The designer’s long been about bringing the energy of the street to the couture salon. Now, after nearly two years of being cooped up, couture’s ready to hit the ground running. “It’s a celebration of getting dressed up, of craftsmanship, of things done well,” she said after the show. “After being cut off from the world, we want [all that] but also to be comfortable.”
And that’s exactly what her glamorous Koché lineup delivered: a wardrobe fit for a party, but easy enough to pass for glam daywear, peppered as it was with sporty details.
Among the best examples: organza trenchcoats lined with airtex nylon; long sequined boxing shorts, and a pair of slacks with a contrasting stripe down the leg. Whether the piece was sporty or a tuxedo depended on the rest of the outfit.
An achingly cool asymmetrical sweatshirt dress, bejeweled and trimmed with feathers, sported a crystalized Tinder logo — a teaser for a capsule collection due to drop on Sept. 29 on the Koché website and the dating platform.
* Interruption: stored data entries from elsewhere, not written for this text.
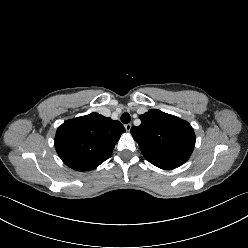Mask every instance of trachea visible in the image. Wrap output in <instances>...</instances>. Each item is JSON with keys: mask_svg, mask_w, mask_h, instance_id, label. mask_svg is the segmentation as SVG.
<instances>
[{"mask_svg": "<svg viewBox=\"0 0 248 248\" xmlns=\"http://www.w3.org/2000/svg\"><path fill=\"white\" fill-rule=\"evenodd\" d=\"M130 120H131V116H130L129 113L125 112V113H123L121 115V121H122V123L127 124V123L130 122Z\"/></svg>", "mask_w": 248, "mask_h": 248, "instance_id": "1", "label": "trachea"}]
</instances>
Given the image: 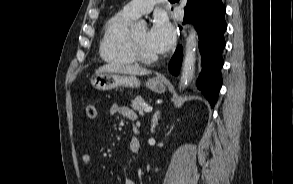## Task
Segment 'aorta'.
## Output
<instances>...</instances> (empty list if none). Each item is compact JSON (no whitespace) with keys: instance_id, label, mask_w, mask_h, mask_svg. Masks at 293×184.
<instances>
[{"instance_id":"762f6f07","label":"aorta","mask_w":293,"mask_h":184,"mask_svg":"<svg viewBox=\"0 0 293 184\" xmlns=\"http://www.w3.org/2000/svg\"><path fill=\"white\" fill-rule=\"evenodd\" d=\"M146 23L141 20L135 24V27H145ZM198 36L195 29L192 27L189 36L186 40L185 54L183 60V66L181 71L180 82L183 87L188 85L192 80L195 73V62H196V46H197Z\"/></svg>"}]
</instances>
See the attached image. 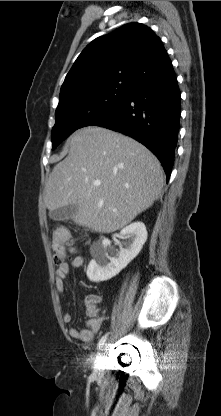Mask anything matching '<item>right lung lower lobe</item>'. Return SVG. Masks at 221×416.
<instances>
[{"instance_id":"obj_1","label":"right lung lower lobe","mask_w":221,"mask_h":416,"mask_svg":"<svg viewBox=\"0 0 221 416\" xmlns=\"http://www.w3.org/2000/svg\"><path fill=\"white\" fill-rule=\"evenodd\" d=\"M181 97L173 68L165 79L131 90L108 118L93 125L124 133L145 145L170 177L178 140Z\"/></svg>"}]
</instances>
It would be just the thing to go from first swipe to second date.
Elsewhere, the designer, who is also artistic director of Chanel-owned owned featherer Lemarié, applied her couture know how to elevate floor-grazing knit dresses finished with wispy feathers, or to turn a trenchcoat into a show-stopper by rendering her signature geometric pattern in beading and crystals.
On those, it was her knack for contemporary shapes, be they slinky asymmetrical shapes or midriff-baring crops, that prevented the opulence from ever feeling stuffy, even in the gilded salons of the Shangri-La hotel.